Contenuti ottimi, forma da rivedere
Le buone notizie innanzi tutto. Matteo Renzi non si fa cambiare dal successo e dal contesto: nel giorno del discorso più importante e solenne, gli affezionati riconoscono il proprio beniamino, la sua verve, la sua aggressività, l’assenza di timore reverenziale.
La schiettezza sul punto delicato è totale: cari senatori sono qui per eliminare la vostra assemblea, così com’è, dalla scena costituzionale. Analogamente, non ci sono equivoci possibili su altri impegni cardine: la priorità alla dignità del sistema scolastico (a partire dalle scuole come edifici: sacrosanto); l’attacco ai centri del potere burocratico statale e alla inamovibilità dei dirigenti; la volontà di spazzare via il potere dei Tar; l’abbattimento del carico fiscale su lavoratori e imprese; l’eliminazione delle province; un intervento sui mali della giustizia, che non c’entrano niente con la guerra berlusconiana.
Altre buone notizie. La riforma elettorale non finisce nel congelatore. S’è capito che Renzi è disposto a miglioramenti marginali dell’Italicum ma lo vuole approvato entro l’estate, con un primo voto alla camera nei prossimi giorni. Il legame con la più complessa e lunga riforma costituzionale sarà «politico» e non giuridico, ammesso che questo fosse possibile.
Infine, l’aggressività verso Cinquestelle: fino alle Europee e oltre, quello di Renzi sarà un governo di battaglia contro Grillo e i suoi, continuamente e irritualmente sfidati fin da ieri a palazzo Madama.
Infine, le notizie meno buone.
Va bene la genuinità. Ma estratta dalla Leopolda e privata di videoclip, la retorica a braccio di Matteo Renzi crea confusione nell’ascoltatore anche ben disposto. Senza dover per forza arrivare all’impaludamento e alla liturgia, discorsi forti, chiari e dai contenuti innovativi possono essere preparati e presentati con risultati migliori, e con maggior rispetto per il parlamento.
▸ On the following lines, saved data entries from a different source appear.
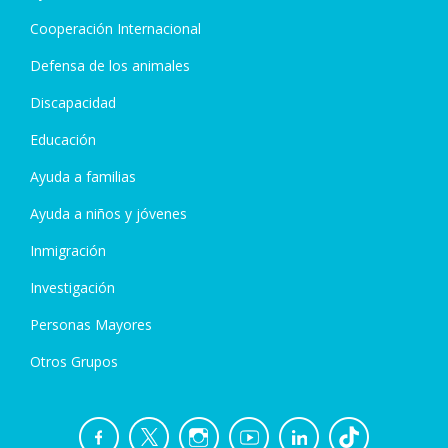
Cooperación Internacional
Defensa de los animales
Discapacidad
Educación
Ayuda a familias
Ayuda a niños y jóvenes
Inmigración
Investigación
Personas Mayores
Otros Grupos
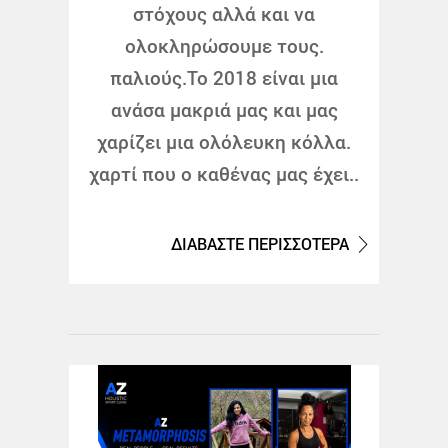
στόχους αλλά και να
ολοκληρώσουμε τους.
παλιούς.Το 2018 είναι μια
ανάσα μακριά μας και μας
χαρίζει μια ολόλευκη κόλλα.
χαρτί που ο καθένας μας έχει..
ΔΙΑΒΑΣΤΕ ΠΕΡΙΣΣΟΤΕΡΑ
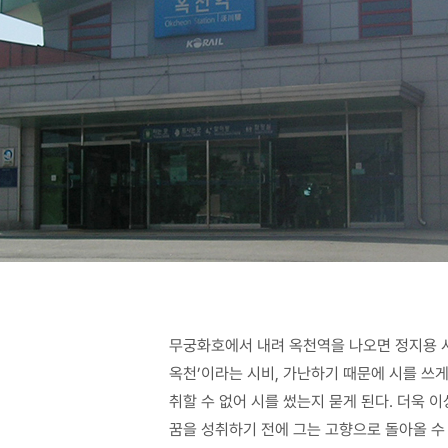
무궁화호에서 내려 옥천역을 나오면 정지용 시
옥천’이라는 시비, 가난하기 때문에 시를 쓰
취할 수 없어 시를 썼는지 묻게 된다. 더욱
꿈을 성취하기 전에 그는 고향으로 돌아올 수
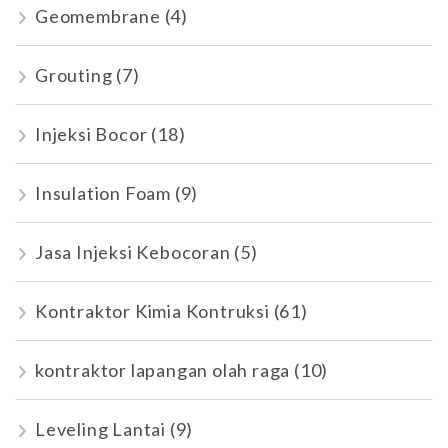
Geomembrane
(4)
Grouting
(7)
Injeksi Bocor
(18)
Insulation Foam
(9)
Jasa Injeksi Kebocoran
(5)
Kontraktor Kimia Kontruksi
(61)
kontraktor lapangan olah raga
(10)
Leveling Lantai
(9)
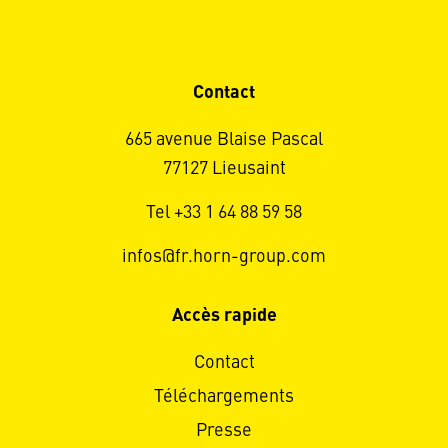
Contact
665 avenue Blaise Pascal
77127 Lieusaint
Tel +33 1 64 88 59 58
infos@fr.horn-group.com
Accès rapide
Contact
Téléchargements
Presse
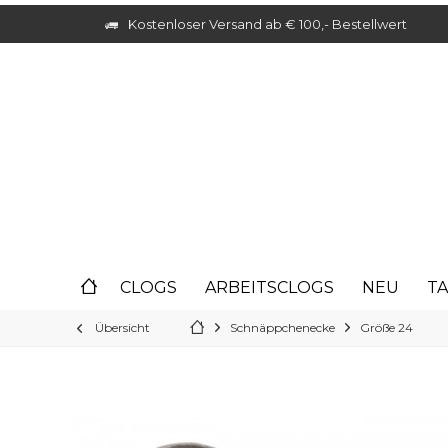
Kostenloser Versand ab € 100,- Bestellwert
CLOGS
ARBEITSCLOGS
NEU
T
Übersicht
Schnäppchenecke
Größe 24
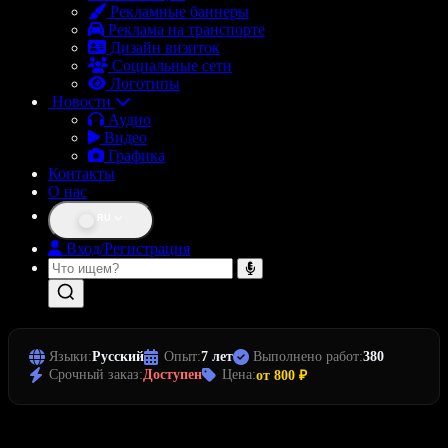
Рекламные баннеры
Реклама на транспорте
Дизайн визиток
Социальные сети
Логотипы
Новости
Аудио
Видео
Графика
Контакты
О нас
RU
Вход/Регистрация
Языки:
Русский
Опыт:
7 лет
Выполнено работ:
380
Срочный заказ:
Доступен
Цена:
от 800 ₽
È poi legittimo il dubbio che l’improvvisazione qui serva anche a sfuggire a impegni precisi sul reperimento delle risorse e sui punti di mediazione con la destra su ius soli e unioni civili.
Si intuisce la sfiducia del premier verso la solidità del quadro politico che lo sostiene e verso la disponibilità del parlamento ad assecondarlo. Di qui la minaccia del ricorso a elezioni anticipate. E se è ottima l’intenzione di non rimanere a vivacchiare, certo ieri non si sono dissipate le ombre sulle chances di successo di un’operazione lanciata più per necessità che per convinzione.